The holiday season was one of adjustment for Ena and Manny. Not only were they adjusting to living together, learning to navigate one another’s quirks, moods and preferences, but, being ambitious New Yorkers, they were also wrestling with the vagaries of their careers.
For Manny, a new connection was with a musician who belonged to several bands, each one laying claim to another part of world culture. Like Manny, Arto, the other musician, was generous in his love of all different sorts of music and could leap with ease from classical to punk to Afro-Pop. You could say that Manny had a man crush on Arto and stalked him the same way he had stalked Ena a few months before. The two became tight musically speaking and hung around after hours riffing an impossible blend of world music styles that left their collaborators in the dust. It was, for Manny, a wild roller coaster ride of joy.
If you could color Manny’s emotional state when it came to music and his life away from Ena, it would be a fusion of hot pink and Persian blue. Pink for the energy and blue for the deep well of emotions that Manny could now access on his horn, his flute and ax.
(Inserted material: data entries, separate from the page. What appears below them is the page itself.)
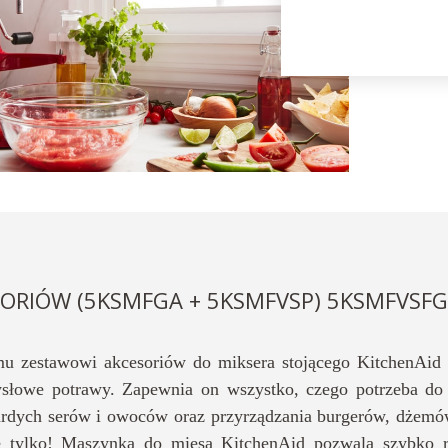
ORIÓW (5KSMFGA + 5KSMFVSP) 5KSMFVSF
mu zestawowi akcesoriów do miksera stojącego KitchenAid
słowe potrawy. Zapewnia on wszystko, czego potrzeba do 
ardych serów i owoców oraz przyrządzania burgerów, dżemów,
e tylko! Maszynka do mięsa KitchenAid pozwala szybko ro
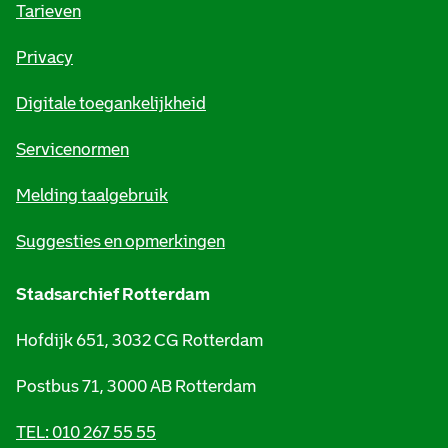
o
Tarieven
r
Privacy
m
Digitale toegankelijkheid
a
t
Servicenormen
i
Melding taalgebruik
e
Suggesties en opmerkingen
Stadsarchief Rotterdam
Hofdijk 651, 3032 CG Rotterdam
Postbus 71, 3000 AB Rotterdam
TEL: 010 267 55 55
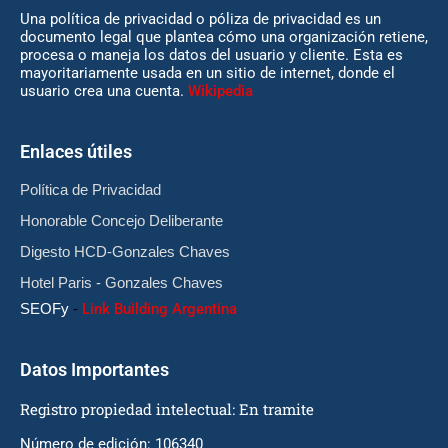
Una política de privacidad o póliza de privacidad es un
documento legal que plantea cómo una organización retiene,
procesa o maneja los datos del usuario y cliente. Esta es
mayoritariamente usada en un sitio de internet, donde el
usuario crea una cuenta.
Wikipedia
Enlaces útiles
Política de Privacidad
Honorable Concejo Deliberante
Digesto HCD-Gonzales Chaves
Hotel Paris - Gonzales Chaves
SEOFy
-
Link Building Argentina
Datos Importantes
Registro propiedad intelectual: En tramite
Número de edición: 106340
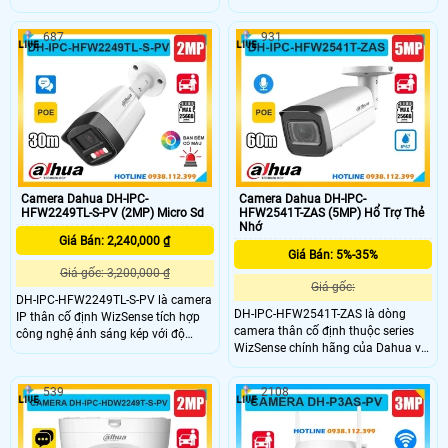
khả năng quay xoay 360 độ mượt
trợ đàm thoại hai chiều và khả năng
mà. Camera hỗ trợ hồng ngoại tầm
quan sát ban đêm có màu nhờ
687
931
xa lên tới 250m, tích hợp chức năng
hồng ngoại tầm xa 50m. Camera
Auto-tracking giúp tự động theo dõi
tích hợp công nghệ AI giúp phân
mục tiêu thông minh. Camera còn
biệt chính xác người và xe có tính
hỗ trợ khe thẻ nhớ lên đến 512GB và
năng báo động chủ động bằng âm
đạt chuẩn chống nước/bụi IP67 lý
thanh và ánh sáng hỗ trợ khe thẻ
tưởng cho lắp đặt ngoài trời.
nhớ lên đến 512GB, chuẩn nén hỗ
trợ POE và đạt chuẩn chống nước
IP67.
Camera Dahua DH-IPC-
Camera Dahua DH-IPC-
HFW2249TL-S-PV (2MP) Micro Sd
HFW2541T-ZAS (5MP) Hổ Trợ Thẻ
Nhớ
Giá Bán: 2,240,000 ₫
Giá Bán: 5%-35%
Giá gốc: 3,200,000 ₫
Giá gốc:
DH-IPC-HFW2249TL-S-PV là camera
DH-IPC-HFW2541T-ZAS là dòng
IP thân cố định WizSense tích hợp
camera thân cố định thuộc series
công nghệ ánh sáng kép với độ
WizSense chính hãng của Dahua với
phân giải 2MP cho hình ảnh màu cả
độ phân giải 5MP, tích hợp mic ghi
ban đêm và tầm nhìn hồng ngoại
âm và công nghệ hồng ngoại quan
lên đến 30m. Camera hỗ trợ khe
539
2108
sát ban đêm lên đến 60m. Camera
cắm thẻ nhớ tối đa 256GB, đàm
hỗ trợ khe thẻ nhớ tối đa 256GB
thoại 2 chiều, phát hiện chính xác
phân biệt chính xác người và xe,
người và phương tiện để gửi cảnh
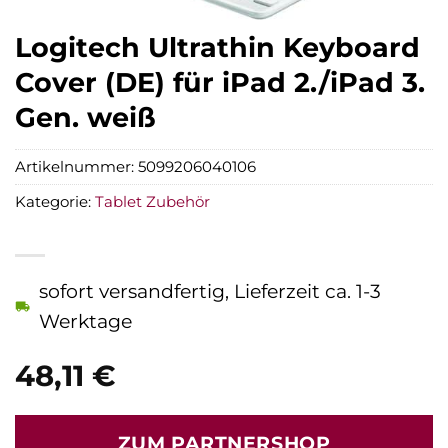
Logitech Ultrathin Keyboard
Cover (DE) für iPad 2./iPad 3.
Gen. weiß
Artikelnummer:
5099206040106
Kategorie:
Tablet Zubehör
sofort versandfertig, Lieferzeit ca. 1-3
Werktage
48,11
€
ZUM PARTNERSHOP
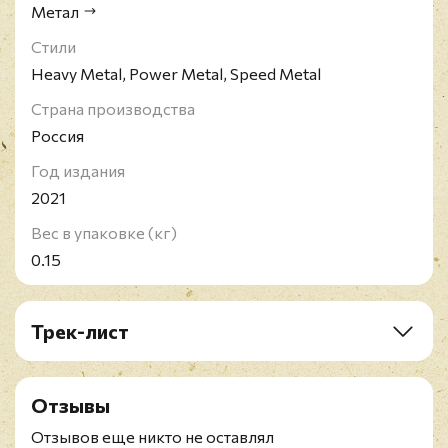
Метал
Стили
Heavy Metal, Power Metal, Speed Metal
Страна производства
Россия
Год издания
2021
Вес в упаковке (кг)
0.15
Трек-лист
1. Awaken The Thunder
2. Baptized By The Hammer
Отзывы
3. Onward To Victory
4. Hammerschlag
Отзывов еще никто не оставлял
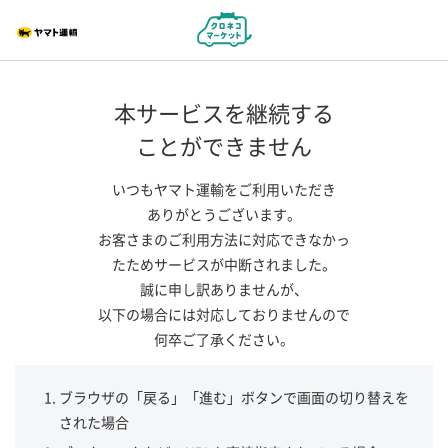
本サービスを継続する
ことができません
いつもヤマト運輸をご利用いただき
ありがとうございます。
お客さまのご利用方法に対応できなかっ
たためサービスが中断されました。
誠に申し訳ありませんが、
以下の場合には対応しておりませんので
何卒ご了承ください。
ブラウザの「戻る」「進む」ボタンで画面の切り替えを
された場合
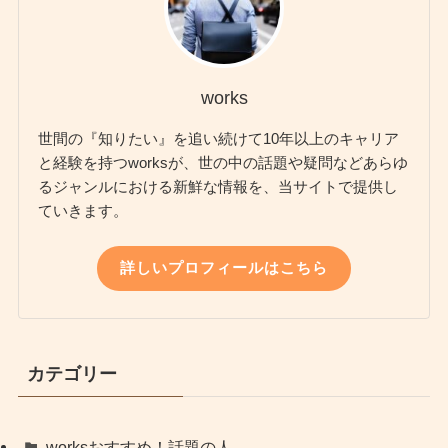
works
世間の『知りたい』を追い続けて10年以上のキャリア
と経験を持つworksが、世の中の話題や疑問などあらゆ
るジャンルにおける新鮮な情報を、当サイトで提供し
ていきます。
詳しいプロフィールはこちら
カテゴリー
worksおすすめ！話題の人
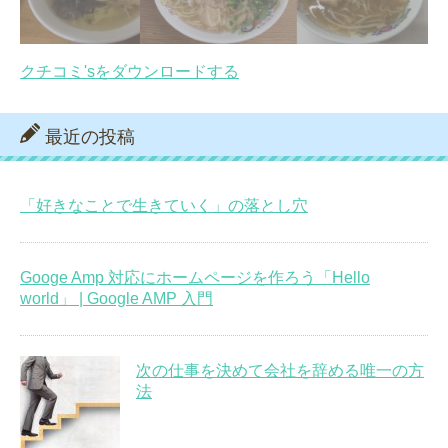
クチコミ'sをダウンロードする
最近の投稿
「好きなことで生きていく」の落とし穴
Googe Amp 対応にホームページを作ろう「Hello
world」 | Google AMP 入門
次の仕事を決めて会社を辞める唯一の方
法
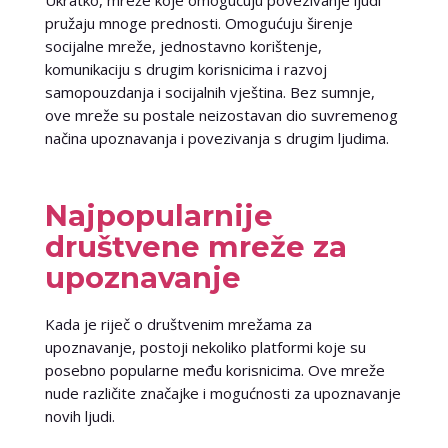
pružaju mnoge prednosti. Omogućuju širenje
socijalne mreže, jednostavno korištenje,
komunikaciju s drugim korisnicima i razvoj
samopouzdanja i socijalnih vještina. Bez sumnje,
ove mreže su postale neizostavan dio suvremenog
načina upoznavanja i povezivanja s drugim ljudima.
Najpopularnije
društvene mreže za
upoznavanje
Kada je riječ o društvenim mrežama za
upoznavanje, postoji nekoliko platformi koje su
posebno popularne među korisnicima. Ove mreže
nude različite značajke i mogućnosti za upoznavanje
novih ljudi.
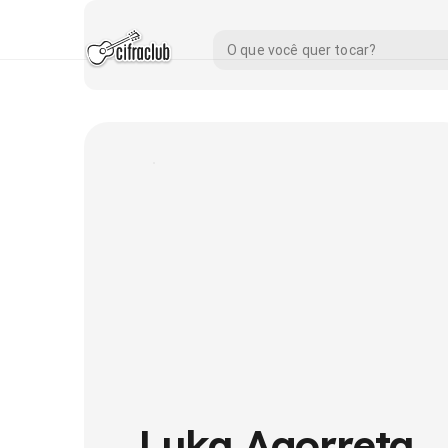
Luka Agorreta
For Ena, the closer she came to her son’s first birthday and the one year anniversary of hitting the road, the more frantic she became. She couldn’t control where her mind wandered while sitting in the bodega watching grainy Spanish TV after hours.
Christmas was everywhere. Just as Manny delighted in learning new musical expressions of holiday cheer from around the globe, Ena too traveled in her mind to a distant place. It was always Ecuador. It was always the same mountain, the same village where her son, Hector, was now taking his first tentative steps, calling her Mother Mama and learning how to hold a bottle on his own.
It was in this state of distracted regret that Ena let lose on the thief and subdued him. She was fearless, not because she was confident in her abilities but because she was drowning in unexpressed and conflicted emotions.
When Manny found her in this state, he sensed that he could lose her to sorrow and to a fierce indifference that could no longer be contained.
And so he proposed. He proposed that they marry, that they travel to Ecuador and bring young Hector back to New York. He proposed that they be a family.
He waited until the Cops, prefaced by a stern warning, released the young punk. He waited until Ena mopped up the mess while he tidied up the newspaper racks, the cans of beans and Clorox. He waited until they were alone in their apartment, which was neither super clean nor dirty.
And then he asked her, on bended knee if she would marry him. She wanted to talk about all her practical concerns like, who will watch Hector when we’re both at work and how can we afford this? But for the first time in her life, she said yes.
Yes, to the complications. Yes, to the messy money issues that would inevitably tear them apart. And yes to becoming a family, not with Hector’s father as she had originally assumed, but rather with this too perfect and sexy guy who could belt out a tune on his trombone that sounded nothing like the farts that she made when she pursed her lips on his mouthpiece.